Upcoming activities in 2020 include, inter alia, a Universalisation Workshop in Africa and a Peer Review Exercise in Eastern Europe. The beneficiary countries for the Extended Assistance Programmes are Botswana, Jamaica, the State of Palestine, Papua New Guinea and Vietnam and for the National Preparedness Programmes Fiji, Nigeria, Sri Lanka and Sudan.
Other EU-funded activities relevant in the BTWC context include a new EU Council Decision (CFSP) 2019/1296 of 31 July 2019 in support of strengthening biological safety and security in Ukraine in line with the implementation of UN Security Council Resolution 1540. This three-year project will be implemented by the Secretariat of the Organization for Security and Co-operation in Europe (OSCE) and the financial support will amount to 1.9 million EUR.
New EU projects are also under preparation in support of strengthening biological safety and security in Latin America in accordance with UNSCR 1540 as well as in support of the UN Secretary General's Mechanism for investigation of the alleged use of chemical, biological and toxin weapons. The EU remains a strong supporter of both UNSCR 1540 and of the UN Secretary-General’s Mechanism.
Furthermore, we would like to highlight the achievements of the cooperation developed in the framework of the EU CBRN risk mitigation Centres of Excellence Initiative.

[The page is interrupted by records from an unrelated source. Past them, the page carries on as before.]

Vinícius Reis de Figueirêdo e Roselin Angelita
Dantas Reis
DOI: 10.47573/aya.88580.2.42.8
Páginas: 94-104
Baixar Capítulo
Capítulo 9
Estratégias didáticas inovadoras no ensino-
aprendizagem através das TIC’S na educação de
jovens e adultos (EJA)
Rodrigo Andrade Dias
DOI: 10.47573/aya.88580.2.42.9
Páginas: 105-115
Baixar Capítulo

It aims at reinforcing national CBRN policies and regional cooperation, and offers support for CBRN capacity building, including through large-scale cross-border exercises to already more than 60 countries, with the budget of 130 million EUR for 2014-20. We encourage all partner countries to carry out CBRN risk and needs assessments, based on the proven methodology, and prepare national CBRN action plans, in line with UN Security Council Resolution 1540 and other relevant international instruments. An EU-funded side event on 4 December 2019 will present biosafety related activities in the Caucasus in the framework of the CBRN Centres of Excellence Initiative.
Thank you, Mr. Chair
* The Republic North Macedonia, Montenegro, Serbia and Albania continue to be part of the Stabilisation and Association Process.